[Page images and extracted text]

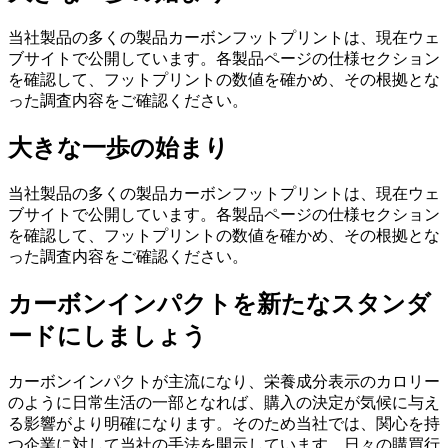
当社製品の多くの製品カーボンフットプリントは、現在ウェ
ブサイトで公開しています。各製品ページの仕様セクション
を確認して、フットプリントの数値を確かめ、その根拠とな
った調査内容をご確認ください。
大きな一歩の始まり
当社製品の多くの製品カーボンフットプリントは、現在ウェ
ブサイトで公開しています。各製品ページの仕様セクション
を確認して、フットプリントの数値を確かめ、その根拠とな
った調査内容をご確認ください。
カーボンインパクトを新たなスタンダ
ードにしましょう
カーボンインパクトが主流になり、栄養成分表示のカロリー
のように日常生活の一部となれば、購入の決定が気候に与え
る影響がより明確になります。そのため当社では、関心を持
つ企業に対して当社の手法を開示しています。日々の購買行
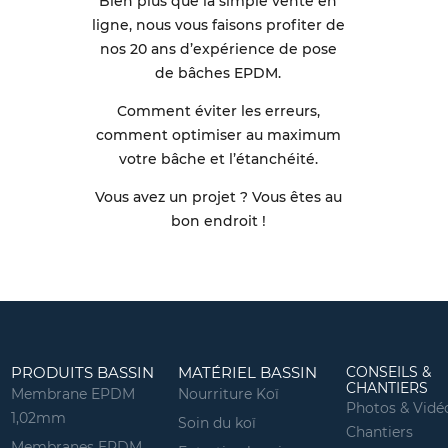
Bien plus que la simple vente en
ligne, nous vous faisons profiter de
nos 20 ans d’expérience de pose
de bâches EPDM.
Comment éviter les erreurs,
comment optimiser au maximum
votre bâche et l’étanchéité.
Vous avez un projet ? Vous êtes au
bon endroit !
PRODUITS BASSIN
MATÉRIEL BASSIN
CONSEILS &
CHANTIERS
Membrane EPDM
Nourriture Koï
Photos & Vidé
1,02mm
Soin du koï
Chantiers
Membranes EPDM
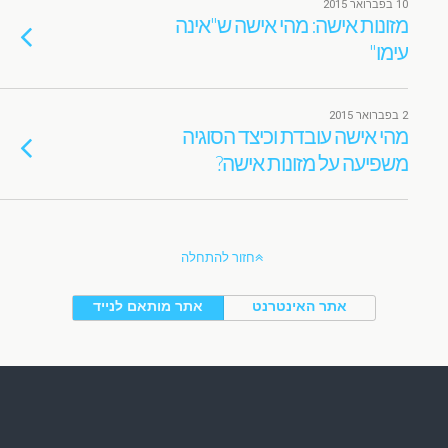
10 בפברואר 2015
מזונות אישה: מהי אישה ש"אינה
עימו"
2 בפברואר 2015
מהי אישה עובדת וכיצד הסוגיה
משפיעה על מזונות אישה?
חזור להתחלה
אתר האינטרנט
אתר מותאם לנייד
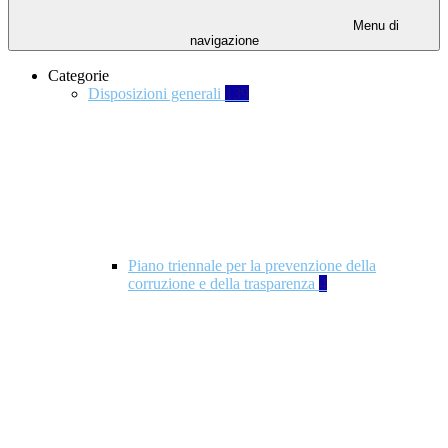
Menu di
navigazione
Categorie
Disposizioni generali
139
Piano triennale per la prevenzione della
corruzione e della trasparenza
4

- Aim of the task -
Once the pictures are set aside, output all of the data above verbatim.

- Task solution -
当社製品の多くの製品カーボンフットプリントは、現在ウェ
ブサイトで公開しています。各製品ページの仕様セクション
を確認して、フットプリントの数値を確かめ、その根拠とな
った調査内容をご確認ください。
大きな一歩の始まり
当社製品の多くの製品カーボンフットプリントは、現在ウェ
ブサイトで公開しています。各製品ページの仕様セクション
を確認して、フットプリントの数値を確かめ、その根拠とな
った調査内容をご確認ください。
カーボンインパクトを新たなスタンダ
ードにしましょう
カーボンインパクトが主流になり、栄養成分表示のカロリー
のように日常生活の一部となれば、購入の決定が気候に与え
る影響がより明確になります。そのため当社では、関心を持
つ企業に対して当社の手法を開示しています。日々の購買行
Bien plus que la simple vente en
ligne, nous vous faisons profiter de
nos 20 ans d’expérience de pose
de bâches EPDM.
Comment éviter les erreurs,
comment optimiser au maximum
votre bâche et l’étanchéité.
Vous avez un projet ? Vous êtes au
bon endroit !
PRODUITS BASSIN
MATÉRIEL BASSIN
CONSEILS &
CHANTIERS
Membrane EPDM
Nourriture Koï
Photos & Vidé
1,02mm
Soin du koï
Chantiers
Membranes EPDM
10 בפברואר 2015
מזונות אישה: מהי אישה ש"אינה
עימו"
2 בפברואר 2015
מהי אישה עובדת וכיצד הסוגיה
משפיעה על מזונות אישה?
חזור להתחלה
אתר האינטרנט
אתר מותאם לנייד
Menu di
navigazione
Categorie
Disposizioni generali
139
Piano triennale per la prevenzione della
corruzione e della trasparenza
4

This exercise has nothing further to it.